*TASK DESCRIPTION*
Retype exactly what runs from the first line of the data to the line with "Influencers", keeping both of those lines and skipping pictures.

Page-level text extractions
★ ★ ★
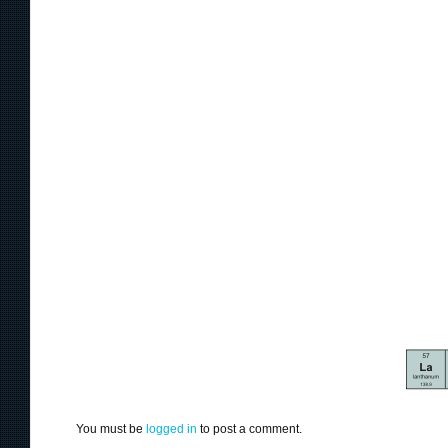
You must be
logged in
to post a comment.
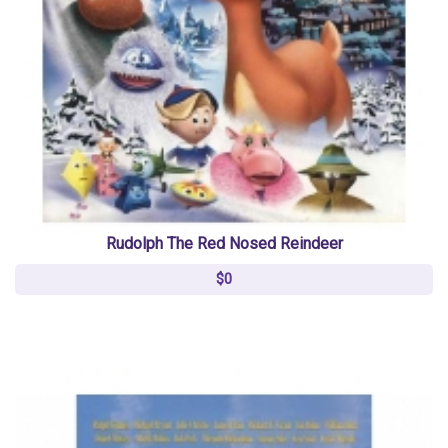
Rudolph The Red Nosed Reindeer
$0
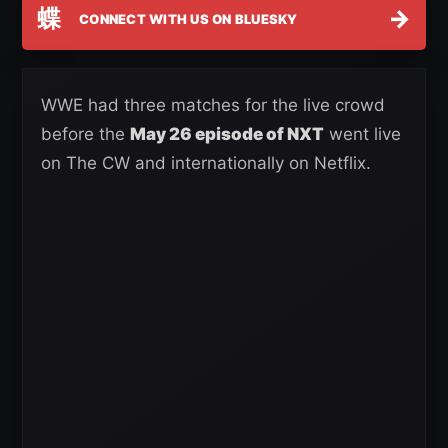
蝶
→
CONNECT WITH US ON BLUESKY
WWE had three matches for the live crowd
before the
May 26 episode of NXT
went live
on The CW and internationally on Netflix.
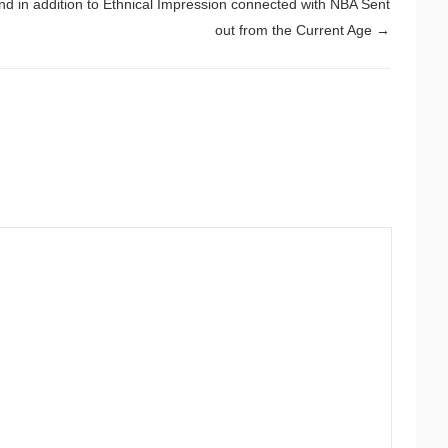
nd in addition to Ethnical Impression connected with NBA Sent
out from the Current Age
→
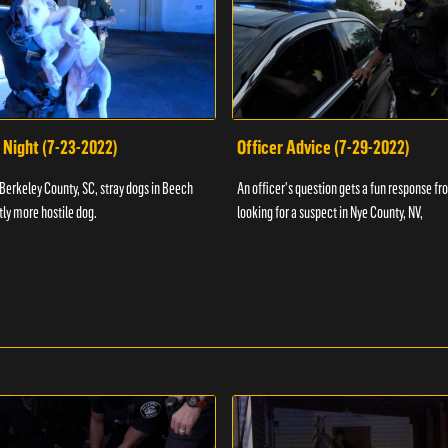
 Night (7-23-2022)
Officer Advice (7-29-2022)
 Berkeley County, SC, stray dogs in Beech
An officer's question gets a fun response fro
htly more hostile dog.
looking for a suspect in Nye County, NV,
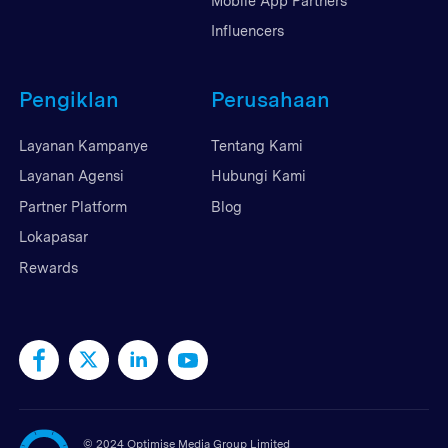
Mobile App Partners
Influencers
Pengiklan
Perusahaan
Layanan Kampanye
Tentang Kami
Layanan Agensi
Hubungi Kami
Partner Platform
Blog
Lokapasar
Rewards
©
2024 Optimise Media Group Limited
★ ★ ★
*RESULT BELOW*
You must be
logged in
to post a comment.
Rudolph The Red Nosed Reindeer
$0
蝶
→
CONNECT WITH US ON BLUESKY
WWE had three matches for the live crowd
before the
May 26 episode of NXT
went live
on The CW and internationally on Netflix.
nd in addition to Ethnical Impression connected with NBA Sent
out from the Current Age
→
 Night (7-23-2022)
Officer Advice (7-29-2022)
 Berkeley County, SC, stray dogs in Beech
An officer's question gets a fun response fro
htly more hostile dog.
looking for a suspect in Nye County, NV,
Mobile App Partners
Influencers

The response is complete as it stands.